To do: Every line of the records below that holds the word "Ibovespa" should be copied out.
----------------
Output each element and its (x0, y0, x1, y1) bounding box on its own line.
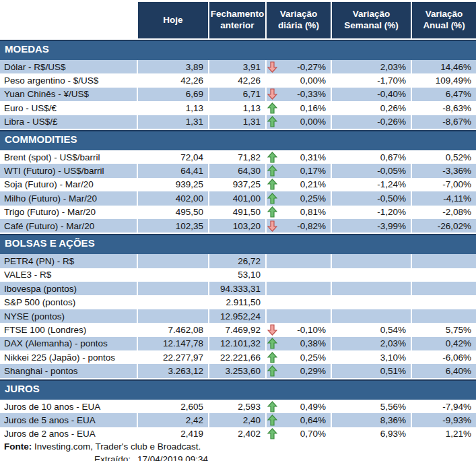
cell-variacao-diaria-value: 0,29% (300, 366, 326, 376)
cell-variacao-diaria-value: 0,38% (300, 338, 326, 348)
cell-variacao-anual: -6,06% (411, 350, 476, 364)
section-rows: Dólar - R$/US$ 3,89 3,91 -0,27% 2,03% 14… (0, 60, 476, 129)
cell-variacao-semanal (331, 295, 411, 309)
cell-variacao-semanal: -0,05% (331, 164, 411, 177)
cell-variacao-anual: -2,08% (411, 206, 476, 219)
section-title: JUROS (0, 379, 476, 400)
table-row: Milho (Futuro) - Mar/20 402,00 401,00 0,… (0, 191, 476, 205)
table-row: Nikkei 225 (Japão) - pontos 22.277,97 22… (0, 350, 476, 364)
row-label: VALE3 - R$ (0, 268, 137, 282)
cell-variacao-semanal: 8,36% (331, 413, 411, 427)
cell-fechamento: 103,20 (208, 219, 265, 233)
cell-fechamento: 6,71 (208, 88, 265, 101)
cell-variacao-diaria: 0,49% (265, 400, 331, 413)
cell-variacao-diaria (265, 254, 331, 268)
cell-variacao-diaria-value: 0,81% (300, 207, 326, 217)
cell-variacao-anual: -3,36% (411, 164, 476, 177)
section: JUROS Juros de 10 anos - EUA 2,605 2,593… (0, 379, 476, 441)
cell-hoje: 42,26 (137, 73, 208, 87)
cell-variacao-diaria-value: 0,00% (300, 75, 326, 86)
arrow-up-icon (267, 338, 277, 349)
table-body: MOEDAS Dólar - R$/US$ 3,89 3,91 -0,27% 2… (0, 40, 476, 441)
cell-variacao-semanal: -3,99% (331, 219, 411, 233)
cell-variacao-semanal (331, 268, 411, 282)
section-title: COMMODITIES (0, 130, 476, 150)
section-rows: Brent (spot) - US$/barril 72,04 71,82 0,… (0, 150, 476, 233)
cell-hoje: 102,35 (137, 219, 208, 233)
cell-variacao-semanal (331, 282, 411, 295)
row-label: Euro - US$/€ (0, 101, 137, 115)
cell-hoje: 3.263,12 (137, 364, 208, 377)
arrow-up-icon (267, 401, 277, 412)
cell-variacao-diaria-value: 0,17% (300, 166, 326, 176)
cell-variacao-anual: 1,21% (411, 427, 476, 441)
cell-variacao-diaria (265, 282, 331, 295)
row-label: Soja (Futuro) - Mar/20 (0, 178, 137, 191)
table-row: Ibovespa (pontos) 94.333,31 (0, 282, 476, 295)
header-cell-fechamento: Fechamento anterior (208, 2, 265, 38)
cell-fechamento: 3,91 (208, 60, 265, 73)
row-label: Yuan Chinês - ¥/US$ (0, 88, 137, 101)
cell-variacao-diaria: 0,29% (265, 364, 331, 377)
arrow-up-icon (267, 428, 277, 439)
cell-variacao-anual: 0,52% (411, 150, 476, 164)
cell-fechamento: 71,82 (208, 150, 265, 164)
table-row: FTSE 100 (Londres) 7.462,08 7.469,92 -0,… (0, 323, 476, 336)
cell-variacao-anual: -8,63% (411, 101, 476, 115)
section: MOEDAS Dólar - R$/US$ 3,89 3,91 -0,27% 2… (0, 40, 476, 129)
cell-variacao-anual: 6,40% (411, 364, 476, 377)
cell-fechamento: 3.253,60 (208, 364, 265, 377)
row-label: Ibovespa (pontos) (0, 282, 137, 295)
cell-hoje: 2,605 (137, 400, 208, 413)
arrow-up-icon (267, 193, 277, 204)
table-row: VALE3 - R$ 53,10 (0, 268, 476, 282)
cell-variacao-anual (411, 268, 476, 282)
table-row: DAX (Alemanha) - pontos 12.147,78 12.101… (0, 337, 476, 350)
cell-hoje (137, 295, 208, 309)
cell-variacao-diaria: 0,64% (265, 413, 331, 427)
cell-hoje: 22.277,97 (137, 350, 208, 364)
cell-variacao-diaria-value: 0,16% (300, 103, 326, 113)
cell-variacao-anual: 14,46% (411, 60, 476, 73)
table-row: Café (Futuro) - Mar/20 102,35 103,20 -0,… (0, 219, 476, 233)
cell-variacao-semanal (331, 254, 411, 268)
cell-variacao-anual: 109,49% (411, 73, 476, 87)
row-label: Trigo (Futuro) - Mar/20 (0, 206, 137, 219)
arrow-up-icon (267, 152, 277, 163)
section: BOLSAS E AÇÕES PETR4 (PN) - R$ 26,72 VAL… (0, 234, 476, 378)
header-cell-empty (0, 2, 137, 38)
cell-fechamento: 12.101,32 (208, 337, 265, 350)
cell-variacao-diaria: 0,31% (265, 150, 331, 164)
cell-hoje: 12.147,78 (137, 337, 208, 350)
cell-variacao-anual (411, 295, 476, 309)
row-label: Peso argentino - $/US$ (0, 73, 137, 87)
cell-variacao-diaria: -0,27% (265, 60, 331, 73)
cell-fechamento: 1,13 (208, 101, 265, 115)
cell-variacao-diaria (265, 268, 331, 282)
row-label: WTI (Futuro) - US$/barril (0, 164, 137, 177)
row-label: Juros de 10 anos - EUA (0, 400, 137, 413)
cell-variacao-anual: 5,75% (411, 323, 476, 336)
table-row: Juros de 10 anos - EUA 2,605 2,593 0,49%… (0, 400, 476, 413)
section-rows: Juros de 10 anos - EUA 2,605 2,593 0,49%… (0, 400, 476, 441)
cell-variacao-diaria: -0,82% (265, 219, 331, 233)
arrow-up-icon (267, 116, 277, 127)
cell-fechamento: 2,40 (208, 413, 265, 427)
table-row: Brent (spot) - US$/barril 72,04 71,82 0,… (0, 150, 476, 164)
cell-variacao-diaria-value: 0,25% (300, 352, 326, 363)
cell-hoje: 402,00 (137, 191, 208, 205)
table-row: Yuan Chinês - ¥/US$ 6,69 6,71 -0,33% -0,… (0, 88, 476, 101)
cell-variacao-diaria: 0,81% (265, 206, 331, 219)
cell-variacao-diaria-value: 0,21% (300, 179, 326, 189)
cell-variacao-anual (411, 254, 476, 268)
cell-variacao-semanal: 3,10% (331, 350, 411, 364)
cell-variacao-diaria: 0,25% (265, 191, 331, 205)
table-row: Juros de 5 anos - EUA 2,42 2,40 0,64% 8,… (0, 413, 476, 427)
row-label: DAX (Alemanha) - pontos (0, 337, 137, 350)
table-row: NYSE (pontos) 12.952,24 (0, 309, 476, 323)
source-text: Investing.com, Trader's club e Broadcast… (32, 441, 201, 452)
arrow-down-icon (267, 61, 277, 73)
cell-hoje: 72,04 (137, 150, 208, 164)
cell-fechamento: 12.952,24 (208, 309, 265, 323)
header-cell-variacao-anual: Variação Anual (%) (411, 2, 476, 38)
----------------
Output below:
table-row: Ibovespa (pontos) 94.333,31 (0, 282, 476, 295)
row-label: Ibovespa (pontos) (0, 282, 137, 295)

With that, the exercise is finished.